Showing posts with label PhD. Show all posts
Showing posts with label PhD. Show all posts

Wednesday, October 21, 2009

bringing the publicators back?

rather than create a new blog, what about resurrecting the old one? any complaints if we do so? or, do we need a name change to christen a new era of applicator-ing, publicator-ing?

what about docticators? doctorators? PhDors (pronounced "fidders")?

-k.

Thursday, June 12, 2008

temple uni. (philadelphia, pa) exchange programs

... none of which require you to actually go to Philadelphia (tho' i have heard it's a wonderful town):
http://www.temple.edu/studyabroad/programs/summer/index.html

thought i'd share it because it's not all anthropology, and not all in Japan. (tho' no costa rica, there is Ghana, Jamaica, Mexico, Senegal, and Spain...)

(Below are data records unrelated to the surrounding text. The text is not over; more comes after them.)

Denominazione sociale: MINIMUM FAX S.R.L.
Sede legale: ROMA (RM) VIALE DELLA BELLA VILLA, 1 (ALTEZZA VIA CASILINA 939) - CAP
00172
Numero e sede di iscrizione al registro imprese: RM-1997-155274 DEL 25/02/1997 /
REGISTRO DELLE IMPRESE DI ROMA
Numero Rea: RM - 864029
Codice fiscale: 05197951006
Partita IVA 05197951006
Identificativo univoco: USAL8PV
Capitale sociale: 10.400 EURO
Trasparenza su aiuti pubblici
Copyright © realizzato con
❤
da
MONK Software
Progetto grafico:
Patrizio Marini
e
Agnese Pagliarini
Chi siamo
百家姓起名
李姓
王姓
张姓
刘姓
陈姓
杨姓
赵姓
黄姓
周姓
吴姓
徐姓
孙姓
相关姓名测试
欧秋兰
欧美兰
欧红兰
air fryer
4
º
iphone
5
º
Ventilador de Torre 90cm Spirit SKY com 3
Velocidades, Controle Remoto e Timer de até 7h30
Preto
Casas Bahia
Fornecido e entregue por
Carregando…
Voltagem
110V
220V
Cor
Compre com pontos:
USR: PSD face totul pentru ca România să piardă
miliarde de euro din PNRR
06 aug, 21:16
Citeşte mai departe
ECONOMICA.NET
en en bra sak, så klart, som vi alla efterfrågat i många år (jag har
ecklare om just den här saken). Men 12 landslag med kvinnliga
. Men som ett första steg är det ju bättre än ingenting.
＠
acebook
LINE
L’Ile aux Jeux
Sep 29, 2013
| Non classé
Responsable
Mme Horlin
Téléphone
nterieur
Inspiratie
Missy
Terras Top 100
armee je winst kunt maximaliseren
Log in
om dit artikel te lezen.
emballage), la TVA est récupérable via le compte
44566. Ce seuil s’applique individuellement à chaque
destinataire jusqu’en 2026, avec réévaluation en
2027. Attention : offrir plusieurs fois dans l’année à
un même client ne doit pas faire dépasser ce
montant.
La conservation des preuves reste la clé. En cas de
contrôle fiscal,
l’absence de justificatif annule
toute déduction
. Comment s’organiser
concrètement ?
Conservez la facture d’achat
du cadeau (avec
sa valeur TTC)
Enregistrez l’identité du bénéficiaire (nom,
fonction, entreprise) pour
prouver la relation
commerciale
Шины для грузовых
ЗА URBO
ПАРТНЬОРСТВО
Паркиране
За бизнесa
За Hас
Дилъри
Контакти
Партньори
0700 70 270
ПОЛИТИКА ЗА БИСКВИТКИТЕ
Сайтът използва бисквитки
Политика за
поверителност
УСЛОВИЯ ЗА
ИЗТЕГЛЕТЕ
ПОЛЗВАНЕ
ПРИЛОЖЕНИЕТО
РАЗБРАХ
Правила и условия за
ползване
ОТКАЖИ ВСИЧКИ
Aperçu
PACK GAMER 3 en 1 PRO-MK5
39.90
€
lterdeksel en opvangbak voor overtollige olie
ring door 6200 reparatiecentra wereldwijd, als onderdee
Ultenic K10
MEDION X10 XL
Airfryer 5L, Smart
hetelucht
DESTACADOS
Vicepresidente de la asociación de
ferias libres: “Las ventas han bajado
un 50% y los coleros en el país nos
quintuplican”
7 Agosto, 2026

it is, however, not inexpensive.

-k

Thursday, May 29, 2008

the craft of academia: final round, the phd

thanks for stimulating conversation last night, dudes. i hope i didn't come off too didactic or preachy—the catholicism in my family history sometimes makes me fervent about certain things. i think last night i was going off on the craft of academia, and how i believe what we do as phds is training and rehearsal for that craft. (craft's a big term, but in brief: not suggesting that it's only learning the ropes of academia that's involved in acquiring the phd-craft; but there's also a matter of pushing the boundaries to shift what it means to be academics, struggling to change what needs changing in the structure/institution/industry, etc.—in short, craft knowledge as both a matter of professionalization and a matter of radicalization and change)

so what follows is all my belief—clearly to be taken with a grain of salt, but worded with conviction as it is firm belief for me... take from it what you will.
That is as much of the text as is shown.